Key Takeaways:
- The PTO will be applying traditional principles of inventorship to determine if a natural person is an inventor.
- Practitioners will need to discuss these tenets with inventors so that they understand the parameters for using artificial intelligence (AI) as part of the invention process.
On February 13, 2024, the USPTO (PTO) published its guidance for
inventions made with the assistance of artificial intelligence
(AI). The PTO published the guidance in response to the directive
it received in the Executive Order on the Safe, Secure, and
Trustworthy Development and Use of Artificial Intelligence issued
October 20, 2023.
The PTO clarifies how AI-assisted inventions should be classified.
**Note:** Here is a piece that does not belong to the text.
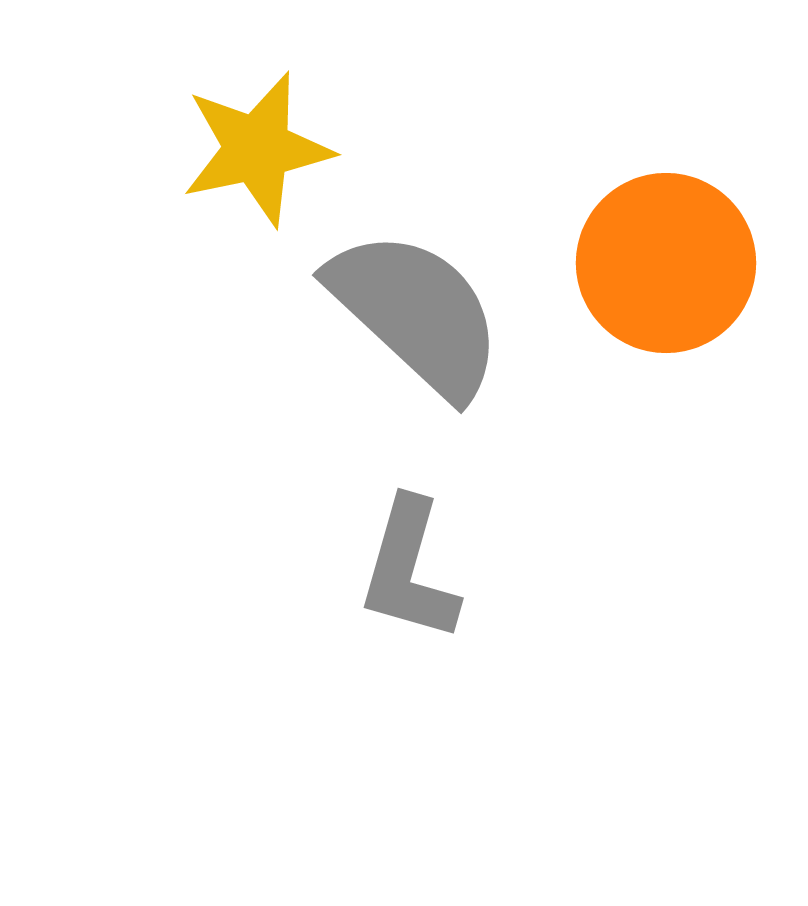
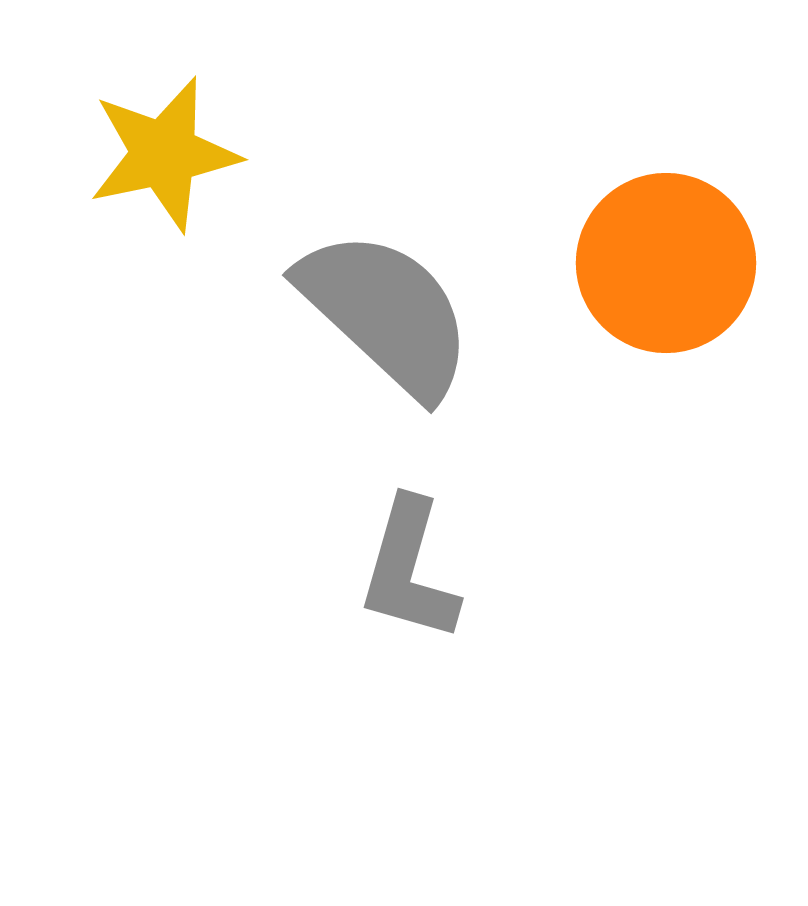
yellow star: moved 93 px left, 5 px down
gray semicircle: moved 30 px left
It acknowledges recent case authority from the Federal Circuit
in Thaler v. Vidal, 43 F.4th 1207 (Fed. Cir. 2022),
which held only natural persons can be inventors. The PTO in this
guidance details how to address patentability and inventorship when
AI has a role in creating an invention.
The Office advises that AI-assisted inventions are not
categorically unpatentable, as long as one or more natural persons
“significantly contributed” to the invention, referring
to the factors in Pannu v. Iolab Corp., 155 F.3d 1344
(Fed. Cir. 1998). The Pannu factors include
whether the inventor: (1) contributed in some significant manner to
the conception or reduction to practice of the invention;
(2) made a contribution to the claimed invention that is not
insignificant in quality, when that contribution is measured
against the dimension of the full invention; and (3) did more than
merely explain to the real inventors well-known concepts and/or the
current state of the art.
The Office acknowledges that no bright-line test exists for
determining the significance of an inventor's contributions,
but it provided the following guidance to consider when applying
the Pannu factors with respect to AI-assisted
inventions. In doing so, the Office drew from Federal Circuit
inventorship jurisprudence and applied tenets from those cases to
the AI setting (we broke down the tenets provided by the PTO
further for clarity):
- Using an AI system in creating an invention does not, on its own, negate the user's contributions as an inventor.
- Recognizing a problem or having a general goal or research plan to pursue alone does not rise to the level of conception.
- Presenting a problem to an AI system and identifying an invention from the output of the AI system does not constitute inventorship.
- Constructing a prompt in view of a specific problem to elicit a particular solution from the AI system may demonstrate significant contribution.
- Reducing an invention to practice alone is not a significant contribution that rises to the level of inventorship.
- A person who takes the output of an AI system and makes a significant contribution to the output to create an invention may be a proper inventor.
- Conducting a successful experiment using the AI system's output could demonstrate significant contribution to the invention even if the person conducting the experiment is unable to establish conception until the invention has been reduced to practice.
- Developing an essential building block from which the claimed invention is derived may be a significant contribution to the conception of the claimed invention. This is true even though the person developing the building block was not present for or a participant in each activity that led to the conception of the claimed invention.
- A person who designs, builds, or trains an AI system in view of a specific problem to elicit a particular solution could be an inventor, where the designing, building, or training of the AI system is a significant contribution to the invention created with the AI system.
- A person who owns or oversees an AI system that is used to create an invention, without providing a significant contribution to the conception of the invention, is not an inventor.
We expect that the guidance will provide a useful framework for
inventors and patent attorneys to determine inventorship in
AI-assisted inventions.
The USPTO is seeking public comments on this inventorship guidance
and the accompanying examples, and it may issue further guidance or
modifications based on the feedback and judicial developments. The
USPTO also plans to address other issues at the intersection of AI
and IP in the future.
The content of this article is intended to provide a general guide to the subject matter. Specialist advice should be sought about your specific circumstances.